Indeks harga pangan global sendiri telah mulai menurun sejak Mei lalu, setelah mencapai puncak pada April 2022. Namun, penurunannya masih terlalu lambat hingga pada Juni lalu, global food prince index (FPI) masih bertengger di angka 154,3. Baru pada Juli ada koreksi yang signifikan dengan penurunan indeks 13,4 poin ke 140,9. Namun angka 140,9 itu masih 13,1 persen di atas posisi Juli 2021.

Di pasar dunia, indeks harga minyak sayur, gula, susu, daging, dan sereal semuanya turun pada Juli. Harga gandum menyusut 14,5 persen, yang antara lain karena dicapai kesepakatan antara Pemerintah Ukraina, Rusia, Turki, dan PBB untuk membuka palang blokade ekspor produk biji-bijian (serealia) dari Pelabuhan Laut Hitam.

Organisasi Pangan Dunia (FAO) menyatakan pula, indeks harga jagung pun menyusut 10,7 persen pada Juli, sebagian lantaran kesepakatan Rusia-Ukraina. Ditambah lagi peningkatan ketersediaan jagung dari produsen utama Argentina dan Brasil. Sebuah kapal kargo yang membawa 58.041 ton dari Pelabuhan Odessa, Ukraina, Jumat (5/8/2022), seolah menjadi aba-aba pemulihan harga bahan pangan global.

Secara domestik, menurut BPS, penurunan harga secara konsisten terjadi pada minyak goreng (migor) baik yang kemasan maupun curah sepanjang tiga bulan terakhir. Harga rata-rata migor kemasan pada Juli adalah Rp21.600 per liter dan migor curah Rp15.000 per liter.

Namun, penyusutan harga pangan itu juga diikuti oleh menurunnya indeks nilai tukar petani (NTP).
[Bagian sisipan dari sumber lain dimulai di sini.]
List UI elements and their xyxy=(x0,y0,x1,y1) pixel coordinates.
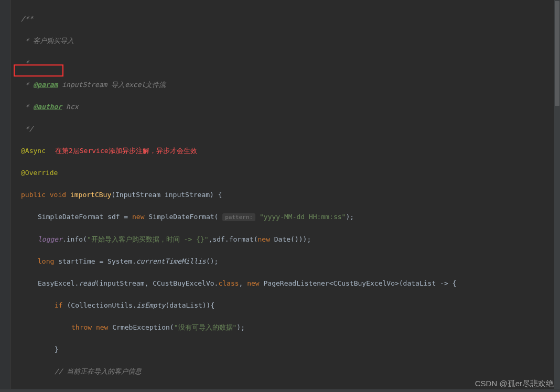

Secara kumulatif indek NTP pada Juli adalah 104,25, turun dari puncaknya pada Maret 2022 yang mencapai 110. Toh, petani hortikultura (buah dan sayur) masih bisa menikmati harga pantas, yang ditunjukkan dengan indeks nilai tukar mereka yang bertahan di level 118.

Indeks nilai tukar petani perkebunan juga masih bertengger di posisi 122, peternak 102, nelayan 107, dan pembudi daya ikan 106. Di tengah harga-harga yang menjulang itu, indeks harga petani tanaman pangan (padi) tertahan di bawah 100. Pada Juli 2022, indeks NTP mereka merosot  pada level 95,28.

Produksi padi melimpah dan harga beras stabil. Penerimaan petani relatif tetap, tapi mereka membeli barang keperluan dengan harga yang relatif lebih tinggi. Jadi selama beberapa tahun ini petani padi telah berjasa ikut menahan inflasi untuk tidak beranjak terlalu tinggi.